» **Requirement**:
Every line in the records below that holds the word "sich" is to be copied.

-.-.-

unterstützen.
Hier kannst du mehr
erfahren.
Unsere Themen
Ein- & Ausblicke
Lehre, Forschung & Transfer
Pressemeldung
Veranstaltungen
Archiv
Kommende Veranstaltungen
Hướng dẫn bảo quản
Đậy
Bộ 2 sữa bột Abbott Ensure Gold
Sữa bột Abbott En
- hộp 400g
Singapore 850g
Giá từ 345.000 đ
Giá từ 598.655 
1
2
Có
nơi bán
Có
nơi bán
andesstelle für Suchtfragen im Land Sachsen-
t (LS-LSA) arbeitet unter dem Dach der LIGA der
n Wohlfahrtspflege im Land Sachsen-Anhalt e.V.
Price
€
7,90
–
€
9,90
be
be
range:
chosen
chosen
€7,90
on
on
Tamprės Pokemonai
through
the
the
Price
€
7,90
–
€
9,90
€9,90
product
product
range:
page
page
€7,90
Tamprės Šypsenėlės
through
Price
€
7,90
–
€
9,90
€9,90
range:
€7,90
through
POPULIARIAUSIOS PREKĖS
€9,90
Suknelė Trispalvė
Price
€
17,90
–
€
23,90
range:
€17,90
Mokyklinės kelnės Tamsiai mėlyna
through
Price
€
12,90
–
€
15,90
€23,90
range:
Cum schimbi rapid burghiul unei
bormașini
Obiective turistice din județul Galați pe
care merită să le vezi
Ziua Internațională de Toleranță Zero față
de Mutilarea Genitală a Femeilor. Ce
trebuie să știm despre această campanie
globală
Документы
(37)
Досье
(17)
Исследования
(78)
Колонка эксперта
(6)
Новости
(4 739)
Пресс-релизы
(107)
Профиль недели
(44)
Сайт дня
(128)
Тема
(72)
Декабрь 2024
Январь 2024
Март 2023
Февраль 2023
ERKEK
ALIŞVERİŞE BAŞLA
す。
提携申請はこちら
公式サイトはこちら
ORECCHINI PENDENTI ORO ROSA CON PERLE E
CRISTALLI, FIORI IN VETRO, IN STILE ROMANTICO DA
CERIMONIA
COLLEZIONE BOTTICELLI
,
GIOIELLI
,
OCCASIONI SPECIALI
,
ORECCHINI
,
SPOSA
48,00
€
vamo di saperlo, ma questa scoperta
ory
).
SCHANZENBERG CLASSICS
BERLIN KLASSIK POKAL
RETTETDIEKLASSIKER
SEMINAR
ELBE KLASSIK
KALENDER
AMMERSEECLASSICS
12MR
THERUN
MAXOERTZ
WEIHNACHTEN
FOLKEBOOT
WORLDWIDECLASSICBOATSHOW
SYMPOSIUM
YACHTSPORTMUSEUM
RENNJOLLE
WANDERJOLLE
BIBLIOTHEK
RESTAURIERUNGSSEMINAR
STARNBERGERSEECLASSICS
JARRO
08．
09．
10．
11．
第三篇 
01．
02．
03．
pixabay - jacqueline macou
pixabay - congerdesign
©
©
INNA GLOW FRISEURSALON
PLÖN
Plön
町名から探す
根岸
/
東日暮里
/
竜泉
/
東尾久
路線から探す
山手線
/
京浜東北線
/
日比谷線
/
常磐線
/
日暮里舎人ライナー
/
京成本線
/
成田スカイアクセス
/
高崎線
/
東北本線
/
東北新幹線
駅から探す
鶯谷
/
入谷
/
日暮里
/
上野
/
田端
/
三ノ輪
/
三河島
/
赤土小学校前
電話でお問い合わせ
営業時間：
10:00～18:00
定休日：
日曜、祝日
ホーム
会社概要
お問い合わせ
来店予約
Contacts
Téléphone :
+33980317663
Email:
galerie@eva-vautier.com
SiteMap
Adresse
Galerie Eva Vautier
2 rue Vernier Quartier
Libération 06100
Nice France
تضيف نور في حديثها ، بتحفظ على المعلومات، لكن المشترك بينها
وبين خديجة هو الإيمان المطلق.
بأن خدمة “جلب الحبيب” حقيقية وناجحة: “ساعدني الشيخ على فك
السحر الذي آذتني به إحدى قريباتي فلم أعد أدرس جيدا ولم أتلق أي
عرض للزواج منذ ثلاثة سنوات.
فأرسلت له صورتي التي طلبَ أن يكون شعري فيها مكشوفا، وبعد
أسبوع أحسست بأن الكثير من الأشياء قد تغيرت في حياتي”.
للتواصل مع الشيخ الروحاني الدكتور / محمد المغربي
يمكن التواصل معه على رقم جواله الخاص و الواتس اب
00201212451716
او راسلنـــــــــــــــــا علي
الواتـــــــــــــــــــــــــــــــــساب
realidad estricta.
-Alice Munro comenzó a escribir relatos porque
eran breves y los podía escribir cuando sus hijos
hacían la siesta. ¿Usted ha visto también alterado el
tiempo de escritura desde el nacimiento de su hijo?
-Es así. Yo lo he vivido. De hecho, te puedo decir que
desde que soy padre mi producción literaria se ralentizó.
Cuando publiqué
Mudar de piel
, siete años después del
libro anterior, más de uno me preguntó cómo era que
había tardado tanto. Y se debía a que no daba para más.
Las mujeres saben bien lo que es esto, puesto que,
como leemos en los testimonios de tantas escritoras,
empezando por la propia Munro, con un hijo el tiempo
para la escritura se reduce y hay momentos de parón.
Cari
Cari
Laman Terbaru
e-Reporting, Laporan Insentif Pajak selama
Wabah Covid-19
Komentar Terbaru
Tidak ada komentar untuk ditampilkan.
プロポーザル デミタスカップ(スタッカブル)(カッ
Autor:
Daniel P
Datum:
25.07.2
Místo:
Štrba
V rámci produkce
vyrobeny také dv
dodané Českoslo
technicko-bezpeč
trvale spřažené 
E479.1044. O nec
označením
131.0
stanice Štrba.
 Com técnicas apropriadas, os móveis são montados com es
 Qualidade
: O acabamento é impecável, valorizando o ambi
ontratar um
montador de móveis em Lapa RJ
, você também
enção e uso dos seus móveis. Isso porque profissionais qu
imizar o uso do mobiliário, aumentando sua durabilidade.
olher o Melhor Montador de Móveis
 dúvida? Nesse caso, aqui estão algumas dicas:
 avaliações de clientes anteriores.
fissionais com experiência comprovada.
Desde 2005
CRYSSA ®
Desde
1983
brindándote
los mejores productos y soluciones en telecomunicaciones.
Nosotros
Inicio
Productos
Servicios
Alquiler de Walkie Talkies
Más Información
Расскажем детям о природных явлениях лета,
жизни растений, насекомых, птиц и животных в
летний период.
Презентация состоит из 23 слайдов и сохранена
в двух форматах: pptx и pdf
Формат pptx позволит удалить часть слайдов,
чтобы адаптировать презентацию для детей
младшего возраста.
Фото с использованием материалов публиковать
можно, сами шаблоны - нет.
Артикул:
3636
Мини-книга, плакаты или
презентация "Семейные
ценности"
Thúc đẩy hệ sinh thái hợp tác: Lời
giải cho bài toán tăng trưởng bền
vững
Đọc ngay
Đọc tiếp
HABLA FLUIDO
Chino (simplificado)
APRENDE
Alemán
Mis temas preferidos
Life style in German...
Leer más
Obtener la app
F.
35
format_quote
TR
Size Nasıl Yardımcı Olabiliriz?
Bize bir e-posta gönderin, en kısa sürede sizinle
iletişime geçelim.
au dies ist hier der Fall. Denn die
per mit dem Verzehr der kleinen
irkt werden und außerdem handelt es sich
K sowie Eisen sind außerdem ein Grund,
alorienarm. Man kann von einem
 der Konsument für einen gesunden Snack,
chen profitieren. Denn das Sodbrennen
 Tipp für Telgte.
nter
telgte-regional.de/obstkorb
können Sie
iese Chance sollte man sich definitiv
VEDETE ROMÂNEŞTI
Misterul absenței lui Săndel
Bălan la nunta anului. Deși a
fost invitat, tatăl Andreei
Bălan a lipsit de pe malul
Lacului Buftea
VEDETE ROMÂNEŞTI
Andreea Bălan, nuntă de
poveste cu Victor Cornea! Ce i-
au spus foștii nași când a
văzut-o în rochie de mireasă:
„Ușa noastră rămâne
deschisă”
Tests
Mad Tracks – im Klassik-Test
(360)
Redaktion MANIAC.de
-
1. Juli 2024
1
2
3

-.-.-

» **Response for this exercise**:
irkt werden und außerdem handelt es sich
iese Chance sollte man sich definitiv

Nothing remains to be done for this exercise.